The Communist Party Central Committee's Sixth Plenum concluded on October 18. While the unstated subjects of the Plenum were preparations for the 2012 Party Congress and continued jockeying among officials for positions in the leadership transition, the express focus of the Plenum was cultural policy—specifically, driving reform of the cultural structure.
The focus on reform of the cultural structure has its roots in three concerns: (1) the perceived decline in ethics among the populace, which to the Party means a decline in the responsiveness of the populace to propaganda; (2) the limited commercial success of the cultural industry or preferred segments thereof; and (3) the limited international appeal or soft power of China's cultural industry.

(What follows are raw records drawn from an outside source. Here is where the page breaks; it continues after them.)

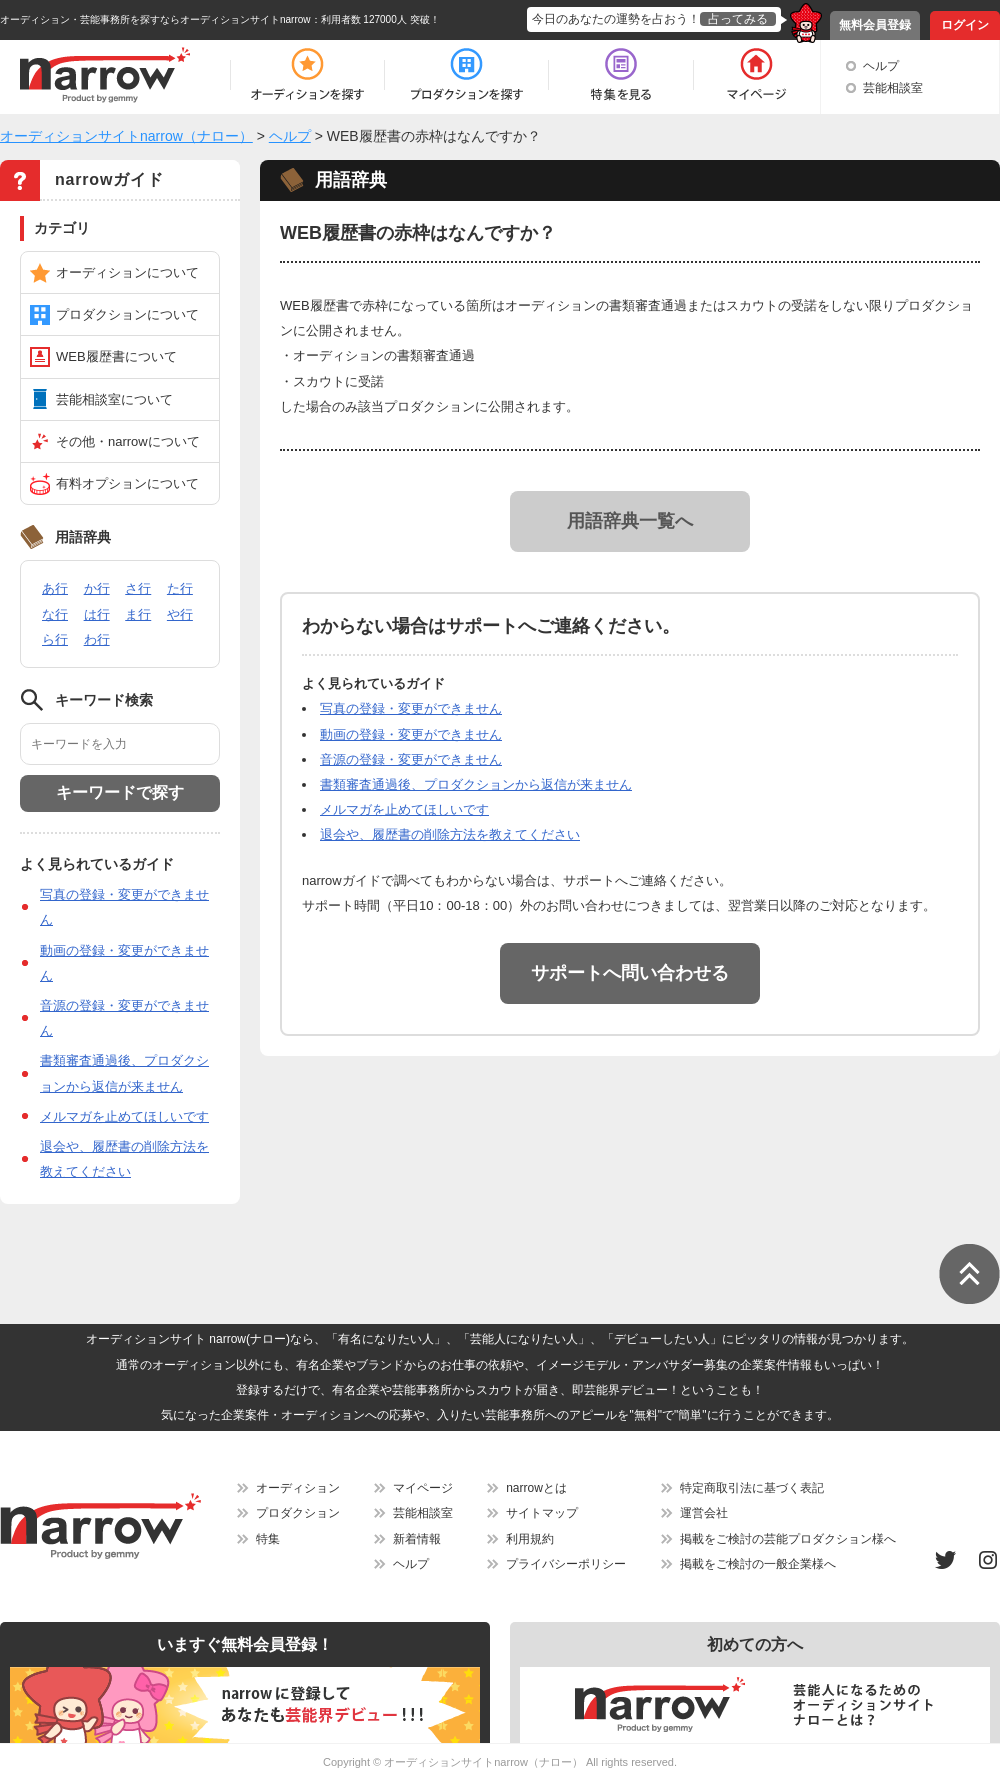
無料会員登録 (875, 25)
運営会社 (704, 1513)
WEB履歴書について (116, 356)
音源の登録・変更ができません (411, 759)
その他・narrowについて (128, 441)
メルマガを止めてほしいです (124, 1116)
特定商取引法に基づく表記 (752, 1488)
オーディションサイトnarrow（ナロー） (483, 1762)
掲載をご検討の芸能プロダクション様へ (788, 1539)
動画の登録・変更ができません (411, 734)
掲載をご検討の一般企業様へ (758, 1564)
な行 (55, 614)
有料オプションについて (127, 483)
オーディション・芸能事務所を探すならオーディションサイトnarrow (155, 19)
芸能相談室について (114, 399)
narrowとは (536, 1488)
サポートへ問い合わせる (630, 973)
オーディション (298, 1488)
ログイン (965, 25)
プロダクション (298, 1513)
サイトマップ (542, 1513)
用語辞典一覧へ (630, 521)
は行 (97, 614)
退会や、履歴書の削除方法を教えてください (450, 834)
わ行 (97, 639)
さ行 (138, 588)
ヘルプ (881, 66)
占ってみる (738, 19)
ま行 (138, 614)
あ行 (55, 588)
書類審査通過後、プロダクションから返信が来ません (476, 784)
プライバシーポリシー (566, 1564)
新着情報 (417, 1539)
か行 (97, 588)
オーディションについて (127, 272)
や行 (180, 614)
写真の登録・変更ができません (411, 708)
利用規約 (530, 1539)
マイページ (423, 1488)
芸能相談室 (893, 88)
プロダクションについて (127, 314)
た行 (180, 588)
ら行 (55, 639)
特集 (268, 1539)
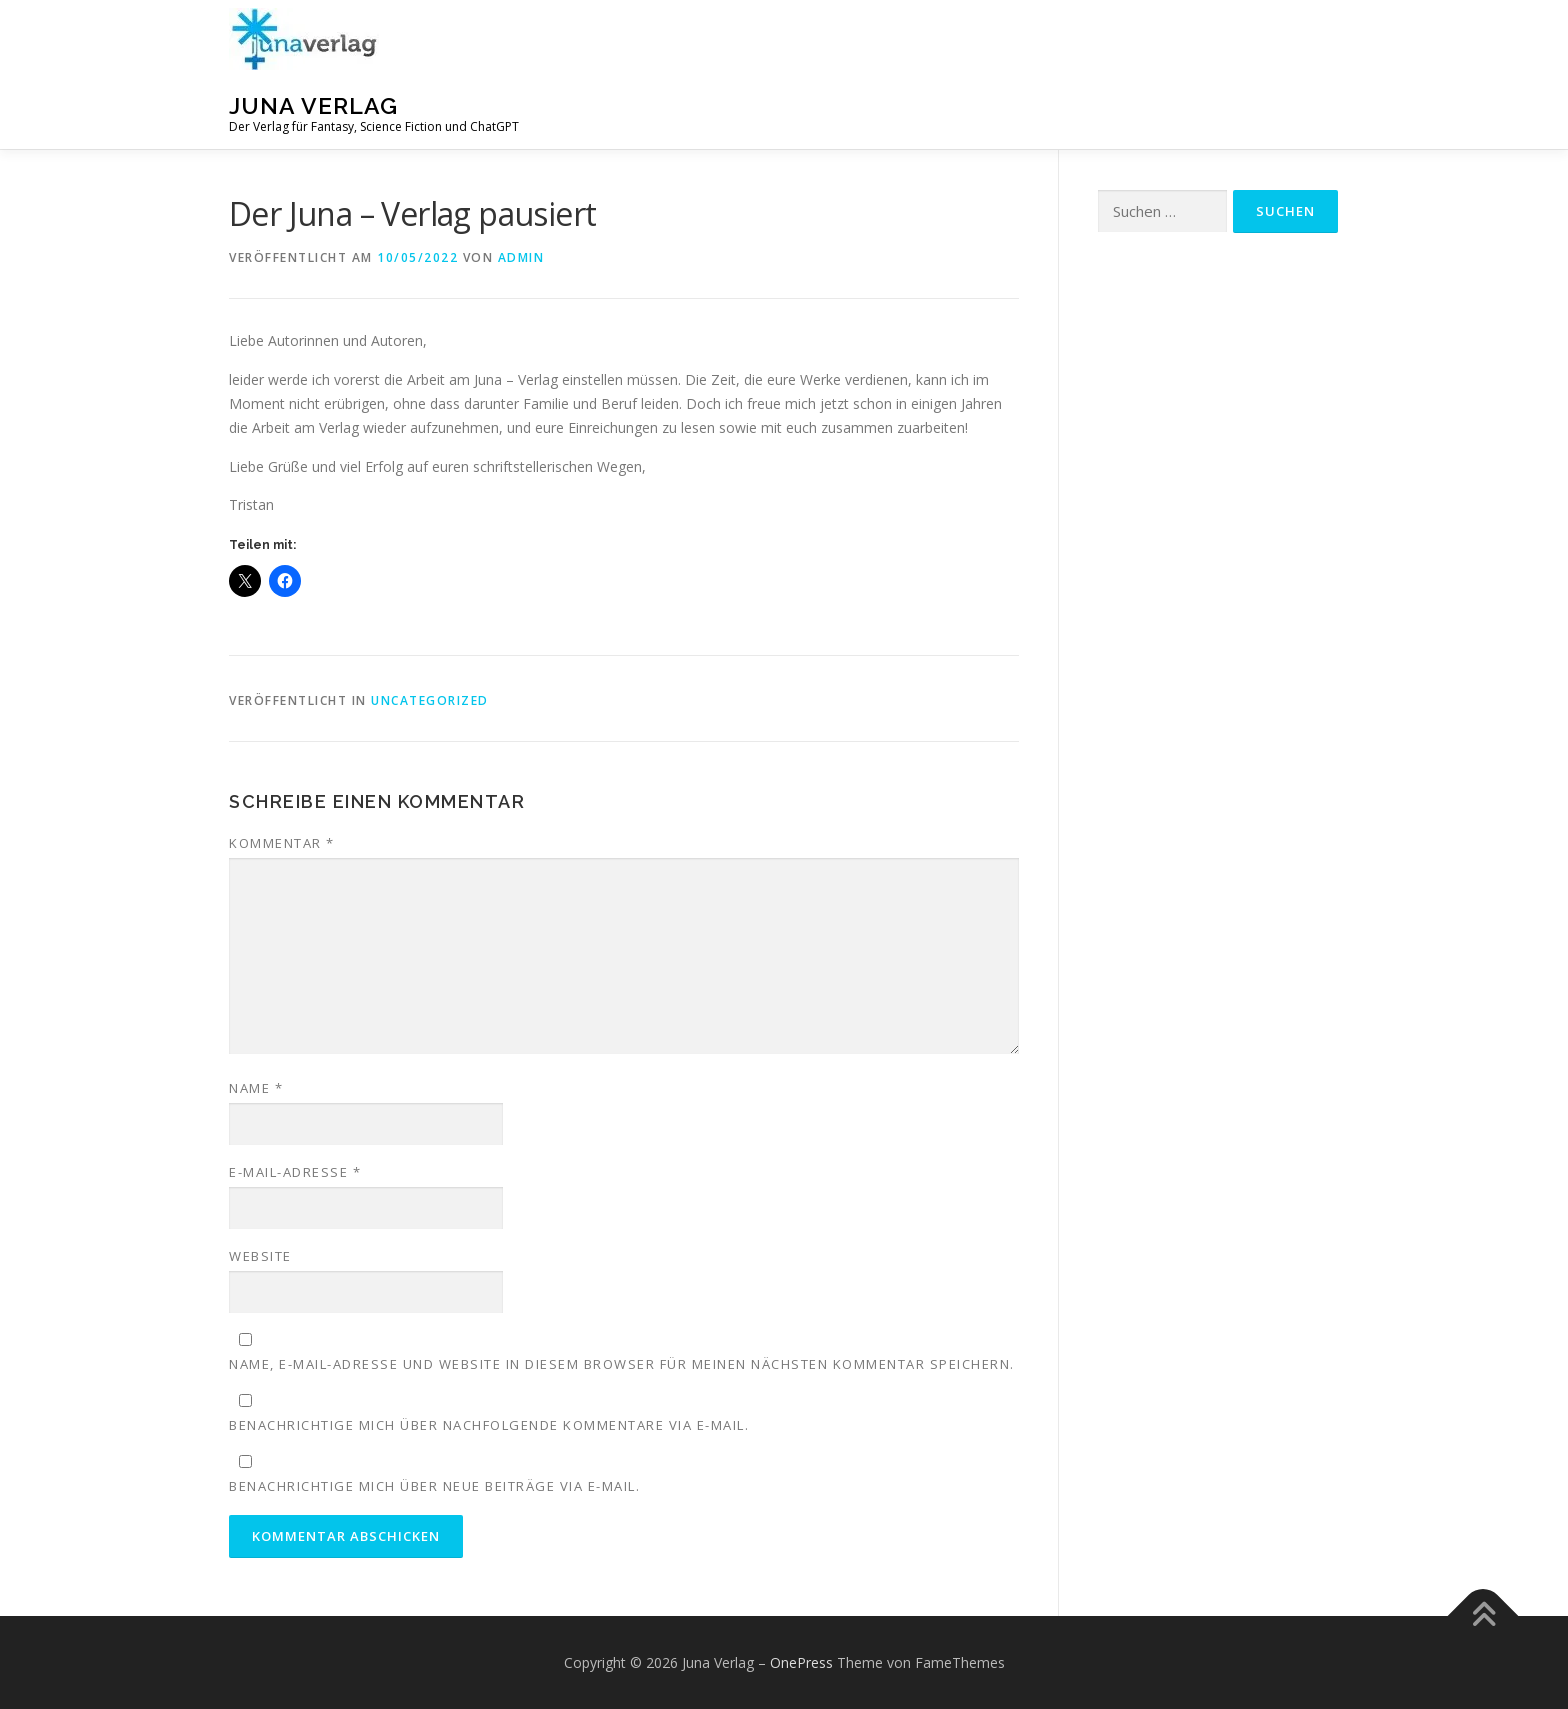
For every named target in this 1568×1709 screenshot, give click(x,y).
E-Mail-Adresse (295, 1172)
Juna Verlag (313, 105)
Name (256, 1088)
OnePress (801, 1662)
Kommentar (282, 843)
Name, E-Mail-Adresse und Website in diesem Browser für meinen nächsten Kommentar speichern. (622, 1364)
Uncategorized (430, 700)
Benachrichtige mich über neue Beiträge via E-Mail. (434, 1486)
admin (521, 257)
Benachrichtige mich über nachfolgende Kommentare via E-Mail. (489, 1425)
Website (260, 1256)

The communiqué issued at the end of the Plenum provides few specifics on actions to be taken beyond a determination to provide some subsidized cultural content free of charge or at low cost to the populace. There also is a determination to enhance the dissemination of cultural content to increase its availability, which may provide some opportunities for foreign business in technology and marketing.
There is, however, no indication of any intent to relax political control over culture. To the contrary, the emphasis is on "core socialist values" in culture with such values essential to the development of a "national, scientific and popular" culture.
Nevertheless, the focus on development of the cultural sector may indirectly lead to a loosening of some restrictions on content and further opening to foreign programming and investment in order to enhance the popular appeal and global reach of Chinese culture.